Most bioinformatics and structural biology tools are developed and deployed primarily on Linux (and often also work well on macOS). Common reasons include:

  • Stability and long-running job support (servers/HPC)
  • Strong package managers and dependency handling
  • Powerful shell scripting for automation
  • Easier remote work (SSH, clusters)

A few practical differences:

Feature Windows Linux/macOS
Case sensitivity No (by default) Yes
Shell scripting Limited Native
Package managers Weaker Strong

GUI vs CLI (Graphical vs Command Line)

Bioinformatics software is often CLI-first because:

  • CLI tools are easier to automate and combine into pipelines
  • Servers and clusters typically have no graphical desktop
  • CLI tools often expose more options and reproducible configuration

GUI vs CLI

A good mental model:

  • GUI is convenient for exploration.
  • CLI is better for automation, logging parameters, and reproducibility.

Software environment options

You may run bioinformatics tools using:

  • Native installation (Linux/macOS): best compatibility
  • WSL (Windows Subsystem for Linux): good balance for Windows users
  • Virtual machine (VM): full Linux environment, heavier
  • Remote servers (SSH): common for heavy computations

Key idea: tools have dependencies (libraries, runtimes, databases). Choosing an environment is mostly about reducing dependency friction and improving reproducibility.

Software environments


Part B - Workflow and reproducibility

Why workflows matter

A workflow is a repeatable sequence of steps (often across multiple tools) to go from input data to results.

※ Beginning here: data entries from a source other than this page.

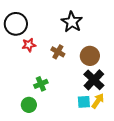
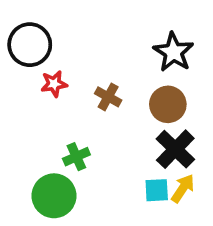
black star: (72, 22) -> (173, 52), moved
green circle: (29, 105) -> (54, 196), size x1.5

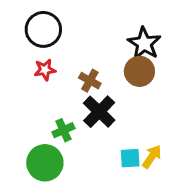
black circle: (30, 45) -> (43, 29), moved
brown circle: (168, 104) -> (139, 71), moved
black cross: (175, 149) -> (99, 112), moved

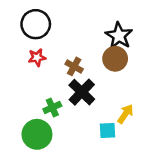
yellow arrow: (152, 157) -> (125, 114), moved

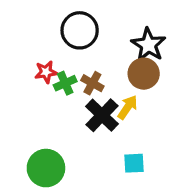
black circle: (36, 24) -> (80, 30), moved
green cross: (52, 107) -> (65, 83), moved
yellow arrow: (125, 114) -> (128, 107), moved

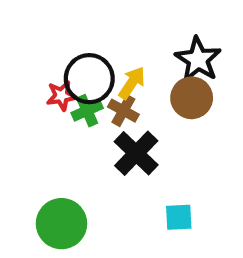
black circle: (80, 30) -> (89, 79), moved
yellow arrow: (128, 107) -> (132, 83), moved

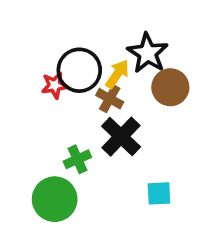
black star: (198, 59) -> (148, 53), moved
green cross: (87, 111) -> (77, 159), moved

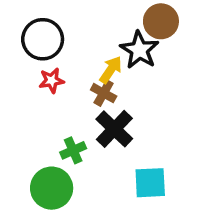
black circle: (79, 70) -> (43, 39), moved
brown circle: (170, 87) -> (161, 21), moved
cyan square: (159, 193) -> (150, 183), size x1.4

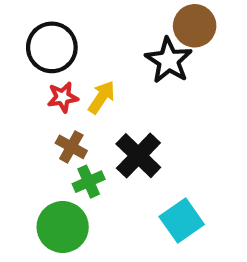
yellow arrow: (111, 70) -> (102, 97), moved
brown cross: (104, 93) -> (71, 147), moved
cyan square: (150, 183) -> (182, 221), turned -32

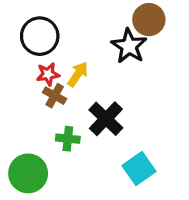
brown cross: (71, 147) -> (55, 96), moved
green cross: (89, 182) -> (68, 139), turned 30
green circle: (63, 227) -> (28, 173), moved

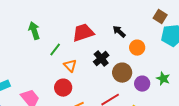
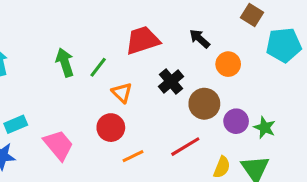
brown square: (160, 17) -> (252, 15), moved
green arrow: (34, 31) -> (65, 63), moved
green star: (163, 79) -> (265, 128), moved

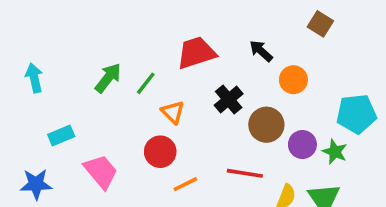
cyan pentagon: (284, 45) -> (356, 114), moved
green arrow: (65, 63) -> (108, 78), turned 56
cyan rectangle: (16, 124) -> (61, 136), moved
red line: (185, 147) -> (245, 173), turned 40

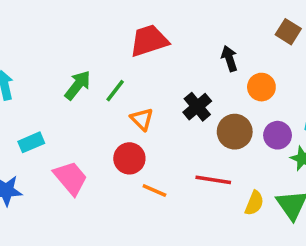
black arrow: (261, 51) -> (229, 58), turned 30
red trapezoid: (196, 53) -> (149, 41), moved
purple circle: (302, 145) -> (278, 135), moved
orange line: (185, 184) -> (154, 191), turned 50

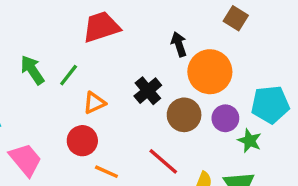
green arrow: (78, 85) -> (32, 70), turned -72
orange circle: (261, 87) -> (210, 72), size x1.6
orange triangle: (142, 119) -> (94, 103), turned 50
red line: (213, 180) -> (163, 161), turned 32

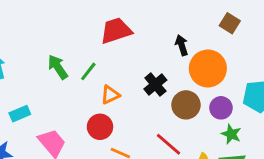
green star: (250, 141) -> (231, 134), moved

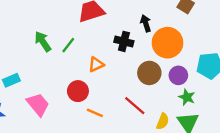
black cross: (155, 85) -> (124, 41), moved, turned -36
orange triangle: (110, 95) -> (96, 64), moved

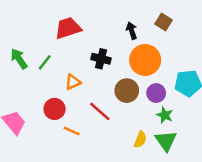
black arrow: (146, 23) -> (132, 31), moved
red line: (135, 106) -> (100, 111), moved

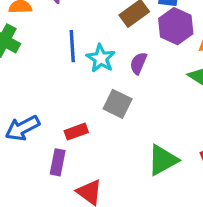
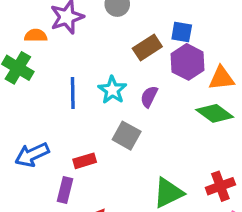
blue line: (72, 46) -> (73, 93), moved

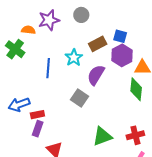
cyan star: (112, 90) -> (74, 58), moved
purple semicircle: (149, 97) -> (96, 75), size x1.5
green diamond: (215, 113) -> (136, 89), turned 55
red rectangle: (85, 161) -> (37, 115), moved

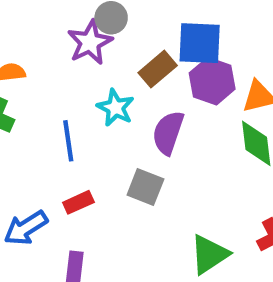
purple star: (49, 20) -> (90, 42), moved
blue square: (120, 36) -> (200, 43), size x1.6
red rectangle: (37, 115) -> (78, 202), moved

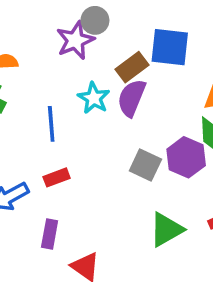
purple hexagon: (212, 81) -> (186, 157), moved
purple semicircle: (168, 133) -> (132, 98), moved
gray square: (145, 187) -> (145, 165), moved

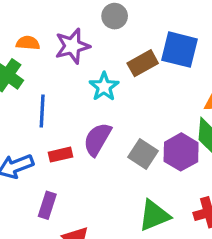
purple star: (75, 40) -> (72, 46), moved
purple semicircle: (132, 98) -> (97, 139), moved
blue line: (51, 124) -> (42, 111), moved

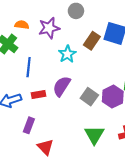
brown rectangle: (143, 63) -> (92, 41), turned -30
green triangle: (154, 215) -> (94, 135), turned -40

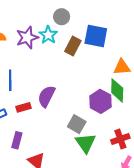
gray circle: (76, 11) -> (62, 17), moved
cyan star: (67, 54) -> (48, 35), moved
gray square: (89, 97) -> (77, 124), moved

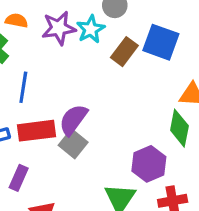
purple hexagon: (100, 101) -> (149, 164), moved
red rectangle: (23, 107) -> (36, 131), size x1.6
gray square: (77, 124) -> (73, 144), moved

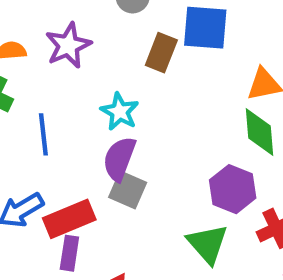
cyan star: (91, 29) -> (120, 112), moved
red rectangle: (36, 131) -> (69, 219), moved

A reproducible workflow usually depends on:

  • Consistent directory structure
  • Clear file naming
  • Logging parameters and software versions
  • Version control when possible (e.g., Git)
  • A short but informative README.md

Example directory structure

A recommended structure for your work in this course (especially the term project):

GENE433/
├── term-project/
│   ├── data/
│   ├── sequences/
│   ├── structures/
│   ├── scripts/
│   ├── results/
│   └── README.md
├── labs/
│   ├── lab1/
│   ├── lab2/
│   └── ...
├── lectures/
└── README.md

Basic shell commands (showcase)

These commands are not a formal prerequisite, but you are expected to be comfortable using them over time.

  • pwd: print current directory
  • ls: list files
  • cd: change directory
  • mkdir: create directory
  • cp: copy files
  • mv: move/rename files
  • rm: remove files
  • cat: print file contents
  • less: view file contents page-by-page
  • grep: search text patterns
  • wc: count lines/words/bytes

Note

rm is permanent. Always double-check what you are deleting.


Demonstration: building a small, reproducible workspace

Warning

This is just a demonstration. You are not responsible for learning anything given in this section.

In Linux/macOS (bash)

  1. Open a terminal.
  2. Navigate to the directory where you want to create your course workspace.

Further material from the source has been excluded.